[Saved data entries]
++++++

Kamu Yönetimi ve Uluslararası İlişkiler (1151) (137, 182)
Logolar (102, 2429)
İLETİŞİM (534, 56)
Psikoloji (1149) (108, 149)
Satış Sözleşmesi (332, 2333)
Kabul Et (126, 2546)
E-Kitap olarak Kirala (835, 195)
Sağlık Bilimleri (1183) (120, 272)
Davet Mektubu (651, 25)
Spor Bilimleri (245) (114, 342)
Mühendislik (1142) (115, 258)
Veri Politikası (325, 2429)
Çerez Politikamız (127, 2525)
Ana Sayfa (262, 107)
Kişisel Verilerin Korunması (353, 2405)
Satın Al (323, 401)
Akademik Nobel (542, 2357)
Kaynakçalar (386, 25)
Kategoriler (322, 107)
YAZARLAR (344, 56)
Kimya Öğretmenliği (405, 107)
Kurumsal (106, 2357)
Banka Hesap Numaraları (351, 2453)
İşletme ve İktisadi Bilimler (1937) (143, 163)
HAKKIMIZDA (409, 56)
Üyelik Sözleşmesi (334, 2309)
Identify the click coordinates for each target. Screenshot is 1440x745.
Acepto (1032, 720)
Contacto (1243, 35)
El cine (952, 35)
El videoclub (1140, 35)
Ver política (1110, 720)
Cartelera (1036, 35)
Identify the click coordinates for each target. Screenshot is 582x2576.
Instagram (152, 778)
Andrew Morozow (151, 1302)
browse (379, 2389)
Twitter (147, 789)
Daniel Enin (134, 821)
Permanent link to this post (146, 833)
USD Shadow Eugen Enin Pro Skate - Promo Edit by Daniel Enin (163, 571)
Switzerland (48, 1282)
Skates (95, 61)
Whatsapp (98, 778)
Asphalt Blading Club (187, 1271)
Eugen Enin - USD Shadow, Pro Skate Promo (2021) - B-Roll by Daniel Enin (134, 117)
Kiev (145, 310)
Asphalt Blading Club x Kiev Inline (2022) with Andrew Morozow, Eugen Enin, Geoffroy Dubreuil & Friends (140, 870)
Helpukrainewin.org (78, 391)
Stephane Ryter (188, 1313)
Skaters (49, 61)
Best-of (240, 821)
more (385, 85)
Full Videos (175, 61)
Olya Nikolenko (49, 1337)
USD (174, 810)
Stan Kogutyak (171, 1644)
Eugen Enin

++++++

Go through the records above and retype each one exactly.

Kamu Yönetimi ve Uluslararası İlişkiler (1151) (137, 182)
Logolar (102, 2429)
İLETİŞİM (534, 56)
Psikoloji (1149) (108, 149)
Satış Sözleşmesi (332, 2333)
Kabul Et (126, 2546)
E-Kitap olarak Kirala (835, 195)
Sağlık Bilimleri (1183) (120, 272)
Davet Mektubu (651, 25)
Spor Bilimleri (245) (114, 342)
Mühendislik (1142) (115, 258)
Veri Politikası (325, 2429)
Çerez Politikamız (127, 2525)
Ana Sayfa (262, 107)
Kişisel Verilerin Korunması (353, 2405)
Satın Al (323, 401)
Akademik Nobel (542, 2357)
Kaynakçalar (386, 25)
Kategoriler (322, 107)
YAZARLAR (344, 56)
Kimya Öğretmenliği (405, 107)
Kurumsal (106, 2357)
Banka Hesap Numaraları (351, 2453)
İşletme ve İktisadi Bilimler (1937) (143, 163)
HAKKIMIZDA (409, 56)
Üyelik Sözleşmesi (334, 2309)
Identify the click coordinates for each target. Screenshot is 1440x745.
Acepto (1032, 720)
Contacto (1243, 35)
El cine (952, 35)
El videoclub (1140, 35)
Ver política (1110, 720)
Cartelera (1036, 35)
Identify the click coordinates for each target. Screenshot is 582x2576.
Instagram (152, 778)
Andrew Morozow (151, 1302)
browse (379, 2389)
Twitter (147, 789)
Daniel Enin (134, 821)
Permanent link to this post (146, 833)
USD Shadow Eugen Enin Pro Skate - Promo Edit by Daniel Enin (163, 571)
Switzerland (48, 1282)
Skates (95, 61)
Whatsapp (98, 778)
Asphalt Blading Club (187, 1271)
Eugen Enin - USD Shadow, Pro Skate Promo (2021) - B-Roll by Daniel Enin (134, 117)
Kiev (145, 310)
Asphalt Blading Club x Kiev Inline (2022) with Andrew Morozow, Eugen Enin, Geoffroy Dubreuil & Friends (140, 870)
Helpukrainewin.org (78, 391)
Stephane Ryter (188, 1313)
Skaters (49, 61)
Best-of (240, 821)
more (385, 85)
Full Videos (175, 61)
Olya Nikolenko (49, 1337)
USD (174, 810)
Stan Kogutyak (171, 1644)
Eugen Enin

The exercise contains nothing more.